CI Shorts: Five things we have learnt about the Trinidad economy
Trinidad and Tobago is often hailed as the oil and natural gas-rich giant of the Caribbean Community CARICOM. However, the 2018 Budget presented on 2 October was headlined as ‘Changing the paradigm’ at a time of falling oil and gas income.
Here are five top take-outs from the T&T Budget:
- Fuel subsidies amount to TT$800m (that’s US$118m or £89m). “We are overrun by subsidies”, Finance Minister Colm Imbert told parliament. Privatelyowned popular maxi taxi transport owners have already raised their concerns, accusing the government of trying to “crash” their industry.
- Trinidad and Tobago’s gaming industry is worth an estimated TT$15$20bn (that’s US$2.6bn or £1.6bn). Imbert says the government receives “little or no” taxes from this industry.

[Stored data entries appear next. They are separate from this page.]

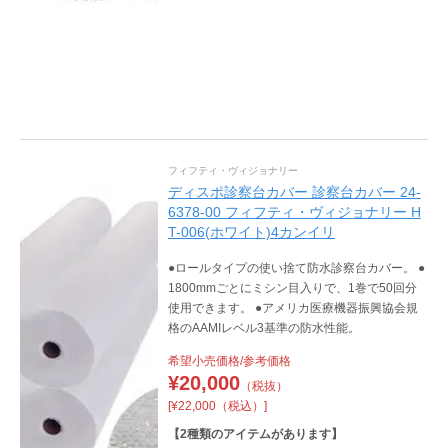
フィフティ・ヴィジョナリー
ディスポ診察台カバー 診察台カバー 24-
6378-00 フィフティ・ヴィジョナリー H
T-006(ホワイト)4カンイリ
●ロールタイプの使い捨て防水診察台カバー。 ●
1800mmごとにミシン目入りで、1巻で50回分
使用できます。 ●アメリカ医療機器振興協会規
格のAAMIレベル3基準の防水性能。
希望小売価格/参考価格
¥
20,000
（税抜）
[¥22,000（税込）]
【
2
種類のアイテムがあります】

- Total revenue from the energy sector has fallen from TT$28bn (US$4.1bn/ £3.1bn) to TT$9bn (US$1.3bn/£1bn) since 2014. Government calls it a “catastrophic decline” and that “it can no longer be business as usual”.
- Imbert: “Many economists believe in the existence of what is called the Dutch Disease in Trinidad and Tobago, that is to say, a paradoxical situation where seemingly good news, such as the discovery of large oil reserves, turns out in the long run to have a negative impact on a country’s broader economy.”
- Imbert: “We must cut our cloth to suit our clothes. We cannot continue to live on borrowed money.”